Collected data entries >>
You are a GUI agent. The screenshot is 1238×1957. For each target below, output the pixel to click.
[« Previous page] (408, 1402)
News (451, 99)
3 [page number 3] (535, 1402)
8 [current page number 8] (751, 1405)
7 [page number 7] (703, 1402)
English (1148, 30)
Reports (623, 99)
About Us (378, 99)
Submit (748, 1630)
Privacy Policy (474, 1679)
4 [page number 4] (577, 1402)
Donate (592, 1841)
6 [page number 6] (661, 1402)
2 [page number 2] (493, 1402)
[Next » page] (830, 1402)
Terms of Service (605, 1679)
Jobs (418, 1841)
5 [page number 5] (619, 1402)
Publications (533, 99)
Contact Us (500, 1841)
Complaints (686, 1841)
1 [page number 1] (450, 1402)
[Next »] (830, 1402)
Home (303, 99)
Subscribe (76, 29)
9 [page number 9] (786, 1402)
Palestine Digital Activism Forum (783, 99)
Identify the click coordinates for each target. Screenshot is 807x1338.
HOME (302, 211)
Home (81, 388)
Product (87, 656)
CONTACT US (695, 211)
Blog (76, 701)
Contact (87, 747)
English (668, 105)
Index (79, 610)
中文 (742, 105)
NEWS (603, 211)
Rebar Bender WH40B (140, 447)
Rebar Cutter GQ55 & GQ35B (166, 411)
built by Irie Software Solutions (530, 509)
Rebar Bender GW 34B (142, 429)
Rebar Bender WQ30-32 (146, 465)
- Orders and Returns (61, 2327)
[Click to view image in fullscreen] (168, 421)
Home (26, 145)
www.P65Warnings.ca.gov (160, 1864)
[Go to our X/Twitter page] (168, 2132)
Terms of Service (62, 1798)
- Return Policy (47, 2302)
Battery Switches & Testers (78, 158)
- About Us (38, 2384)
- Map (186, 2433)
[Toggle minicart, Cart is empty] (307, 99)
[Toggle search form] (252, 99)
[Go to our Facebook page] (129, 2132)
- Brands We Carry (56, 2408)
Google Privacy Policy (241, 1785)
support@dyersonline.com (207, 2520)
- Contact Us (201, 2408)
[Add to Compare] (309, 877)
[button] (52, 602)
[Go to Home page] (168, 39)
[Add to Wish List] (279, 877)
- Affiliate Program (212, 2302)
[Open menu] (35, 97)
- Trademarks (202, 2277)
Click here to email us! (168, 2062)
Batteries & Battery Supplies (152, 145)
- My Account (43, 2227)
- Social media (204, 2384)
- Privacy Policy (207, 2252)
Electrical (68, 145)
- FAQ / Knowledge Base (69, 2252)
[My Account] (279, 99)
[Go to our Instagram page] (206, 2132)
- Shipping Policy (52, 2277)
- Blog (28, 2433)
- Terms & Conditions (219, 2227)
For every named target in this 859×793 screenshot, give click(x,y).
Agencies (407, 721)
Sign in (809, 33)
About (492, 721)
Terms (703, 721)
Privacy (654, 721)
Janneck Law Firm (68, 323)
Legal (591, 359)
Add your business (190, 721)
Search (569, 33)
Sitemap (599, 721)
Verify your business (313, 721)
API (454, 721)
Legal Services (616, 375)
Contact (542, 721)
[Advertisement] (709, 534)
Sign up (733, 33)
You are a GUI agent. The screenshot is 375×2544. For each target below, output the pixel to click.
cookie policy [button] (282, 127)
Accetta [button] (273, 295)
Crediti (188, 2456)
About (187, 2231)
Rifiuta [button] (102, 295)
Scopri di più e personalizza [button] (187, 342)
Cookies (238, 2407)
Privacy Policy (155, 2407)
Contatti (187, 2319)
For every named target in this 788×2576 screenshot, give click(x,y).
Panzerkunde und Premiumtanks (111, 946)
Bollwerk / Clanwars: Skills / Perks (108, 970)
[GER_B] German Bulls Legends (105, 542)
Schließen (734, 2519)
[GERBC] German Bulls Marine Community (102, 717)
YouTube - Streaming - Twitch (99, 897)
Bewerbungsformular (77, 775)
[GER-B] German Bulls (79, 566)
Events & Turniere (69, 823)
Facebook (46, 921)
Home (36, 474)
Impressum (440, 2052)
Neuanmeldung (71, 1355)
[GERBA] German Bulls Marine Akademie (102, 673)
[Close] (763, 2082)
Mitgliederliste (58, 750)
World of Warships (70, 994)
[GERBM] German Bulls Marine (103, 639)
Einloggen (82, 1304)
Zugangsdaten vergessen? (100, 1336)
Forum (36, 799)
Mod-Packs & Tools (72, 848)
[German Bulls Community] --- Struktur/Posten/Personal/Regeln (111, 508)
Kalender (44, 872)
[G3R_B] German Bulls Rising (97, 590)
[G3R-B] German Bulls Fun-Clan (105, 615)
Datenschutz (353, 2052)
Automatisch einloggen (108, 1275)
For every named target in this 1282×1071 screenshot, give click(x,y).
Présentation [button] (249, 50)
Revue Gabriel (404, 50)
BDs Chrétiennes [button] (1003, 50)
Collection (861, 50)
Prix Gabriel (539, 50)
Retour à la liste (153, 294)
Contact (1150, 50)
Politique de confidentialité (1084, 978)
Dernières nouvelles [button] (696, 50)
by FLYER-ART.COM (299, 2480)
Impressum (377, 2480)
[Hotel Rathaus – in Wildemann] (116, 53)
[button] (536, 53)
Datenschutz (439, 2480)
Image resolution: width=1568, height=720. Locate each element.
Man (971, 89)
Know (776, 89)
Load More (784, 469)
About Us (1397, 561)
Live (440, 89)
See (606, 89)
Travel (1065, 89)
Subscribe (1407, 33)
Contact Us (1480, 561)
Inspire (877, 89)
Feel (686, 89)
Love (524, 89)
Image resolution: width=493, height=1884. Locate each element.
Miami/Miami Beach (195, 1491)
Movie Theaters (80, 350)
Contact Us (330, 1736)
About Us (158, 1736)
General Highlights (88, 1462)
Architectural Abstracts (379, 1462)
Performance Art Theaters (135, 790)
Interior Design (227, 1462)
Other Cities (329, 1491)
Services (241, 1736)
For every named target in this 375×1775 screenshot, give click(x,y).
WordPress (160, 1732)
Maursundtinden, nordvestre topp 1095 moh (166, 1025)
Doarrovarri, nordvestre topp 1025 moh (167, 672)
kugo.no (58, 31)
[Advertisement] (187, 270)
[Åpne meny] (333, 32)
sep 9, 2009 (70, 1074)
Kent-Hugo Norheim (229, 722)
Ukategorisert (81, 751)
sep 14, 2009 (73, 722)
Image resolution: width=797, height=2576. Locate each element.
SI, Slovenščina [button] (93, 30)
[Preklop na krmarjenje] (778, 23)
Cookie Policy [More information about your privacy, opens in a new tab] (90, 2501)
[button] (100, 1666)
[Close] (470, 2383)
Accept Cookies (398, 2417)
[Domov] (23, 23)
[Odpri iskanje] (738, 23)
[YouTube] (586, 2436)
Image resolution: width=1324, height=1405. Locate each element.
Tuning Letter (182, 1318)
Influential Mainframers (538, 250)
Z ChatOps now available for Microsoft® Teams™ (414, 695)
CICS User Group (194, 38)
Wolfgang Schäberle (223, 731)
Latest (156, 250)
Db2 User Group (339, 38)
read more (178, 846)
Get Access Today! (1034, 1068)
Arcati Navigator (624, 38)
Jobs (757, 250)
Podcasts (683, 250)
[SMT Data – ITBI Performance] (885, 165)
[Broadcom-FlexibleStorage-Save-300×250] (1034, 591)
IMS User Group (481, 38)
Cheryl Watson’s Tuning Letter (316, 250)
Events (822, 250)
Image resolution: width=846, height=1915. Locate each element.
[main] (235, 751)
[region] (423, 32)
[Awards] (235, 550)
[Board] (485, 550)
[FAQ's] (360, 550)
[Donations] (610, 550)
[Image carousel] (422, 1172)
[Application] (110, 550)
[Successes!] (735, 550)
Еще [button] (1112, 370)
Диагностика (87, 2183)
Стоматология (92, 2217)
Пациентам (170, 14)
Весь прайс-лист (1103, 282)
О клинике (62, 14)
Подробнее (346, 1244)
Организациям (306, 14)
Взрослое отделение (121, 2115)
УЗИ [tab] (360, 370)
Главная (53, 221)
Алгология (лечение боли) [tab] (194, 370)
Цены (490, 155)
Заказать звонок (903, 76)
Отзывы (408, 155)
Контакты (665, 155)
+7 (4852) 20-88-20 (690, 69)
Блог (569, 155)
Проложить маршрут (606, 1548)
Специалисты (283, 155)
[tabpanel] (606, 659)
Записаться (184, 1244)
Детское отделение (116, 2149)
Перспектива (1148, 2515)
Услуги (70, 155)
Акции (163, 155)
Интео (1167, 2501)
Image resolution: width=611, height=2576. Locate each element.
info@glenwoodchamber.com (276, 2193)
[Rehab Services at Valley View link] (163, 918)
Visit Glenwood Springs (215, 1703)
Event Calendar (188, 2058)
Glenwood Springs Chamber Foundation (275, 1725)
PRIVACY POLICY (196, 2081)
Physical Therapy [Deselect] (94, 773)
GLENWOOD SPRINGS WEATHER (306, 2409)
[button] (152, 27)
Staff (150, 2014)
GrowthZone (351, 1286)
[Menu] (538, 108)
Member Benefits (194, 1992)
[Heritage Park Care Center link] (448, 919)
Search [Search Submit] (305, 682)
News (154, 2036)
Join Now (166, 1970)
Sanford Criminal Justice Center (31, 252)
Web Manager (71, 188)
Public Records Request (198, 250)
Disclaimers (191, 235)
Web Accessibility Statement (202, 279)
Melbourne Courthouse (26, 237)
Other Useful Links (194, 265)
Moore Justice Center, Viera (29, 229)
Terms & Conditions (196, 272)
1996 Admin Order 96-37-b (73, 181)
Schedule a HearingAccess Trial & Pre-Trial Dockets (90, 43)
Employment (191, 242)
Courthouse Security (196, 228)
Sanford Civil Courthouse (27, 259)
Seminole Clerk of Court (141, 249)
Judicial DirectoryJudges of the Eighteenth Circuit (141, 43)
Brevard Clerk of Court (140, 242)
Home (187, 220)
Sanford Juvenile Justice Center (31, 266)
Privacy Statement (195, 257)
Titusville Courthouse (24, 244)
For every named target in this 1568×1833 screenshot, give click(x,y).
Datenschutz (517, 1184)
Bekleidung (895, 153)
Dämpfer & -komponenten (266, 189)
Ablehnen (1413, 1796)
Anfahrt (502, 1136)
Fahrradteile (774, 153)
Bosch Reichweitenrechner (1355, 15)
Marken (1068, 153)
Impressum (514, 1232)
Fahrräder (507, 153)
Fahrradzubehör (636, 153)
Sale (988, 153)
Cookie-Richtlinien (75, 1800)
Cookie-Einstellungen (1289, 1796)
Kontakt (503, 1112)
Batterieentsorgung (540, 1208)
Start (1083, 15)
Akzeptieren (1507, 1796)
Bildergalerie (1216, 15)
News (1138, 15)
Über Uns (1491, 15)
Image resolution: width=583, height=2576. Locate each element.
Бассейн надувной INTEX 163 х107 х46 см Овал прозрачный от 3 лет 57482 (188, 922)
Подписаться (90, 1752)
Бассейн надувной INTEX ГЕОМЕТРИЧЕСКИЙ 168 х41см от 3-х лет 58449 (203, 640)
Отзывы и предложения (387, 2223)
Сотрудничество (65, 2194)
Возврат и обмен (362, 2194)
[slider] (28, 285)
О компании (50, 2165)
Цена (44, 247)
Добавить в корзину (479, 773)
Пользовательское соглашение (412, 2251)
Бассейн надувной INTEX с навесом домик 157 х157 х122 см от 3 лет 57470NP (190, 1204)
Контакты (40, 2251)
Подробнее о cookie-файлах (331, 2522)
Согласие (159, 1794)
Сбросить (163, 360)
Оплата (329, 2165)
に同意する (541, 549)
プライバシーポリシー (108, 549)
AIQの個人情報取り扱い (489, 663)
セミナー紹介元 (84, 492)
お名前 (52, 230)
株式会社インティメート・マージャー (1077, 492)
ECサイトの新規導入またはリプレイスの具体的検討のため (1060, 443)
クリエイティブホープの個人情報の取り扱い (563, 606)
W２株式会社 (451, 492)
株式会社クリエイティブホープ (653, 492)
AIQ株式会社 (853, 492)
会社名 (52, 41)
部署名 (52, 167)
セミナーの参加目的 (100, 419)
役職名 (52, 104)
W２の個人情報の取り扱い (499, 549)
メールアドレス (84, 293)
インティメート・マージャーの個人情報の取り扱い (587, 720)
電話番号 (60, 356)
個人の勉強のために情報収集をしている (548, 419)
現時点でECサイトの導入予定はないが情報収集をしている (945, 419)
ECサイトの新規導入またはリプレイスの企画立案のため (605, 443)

Task requirements >> Above are the lines; repeat exactly the ones from the line containing "Man (971, 89)" down to the line containing "Doarrovarri, nordvestre topp", both inclusive.

Answer box >>
Man (971, 89)
Know (776, 89)
Load More (784, 469)
About Us (1397, 561)
Live (440, 89)
See (606, 89)
Travel (1065, 89)
Subscribe (1407, 33)
Contact Us (1480, 561)
Inspire (877, 89)
Feel (686, 89)
Love (524, 89)
Image resolution: width=493, height=1884. Locate each element.
Miami/Miami Beach (195, 1491)
Movie Theaters (80, 350)
Contact Us (330, 1736)
About Us (158, 1736)
General Highlights (88, 1462)
Architectural Abstracts (379, 1462)
Performance Art Theaters (135, 790)
Interior Design (227, 1462)
Other Cities (329, 1491)
Services (241, 1736)
For every named target in this 375×1775 screenshot, give click(x,y).
WordPress (160, 1732)
Maursundtinden, nordvestre topp 1095 moh (166, 1025)
Doarrovarri, nordvestre topp 1025 moh (167, 672)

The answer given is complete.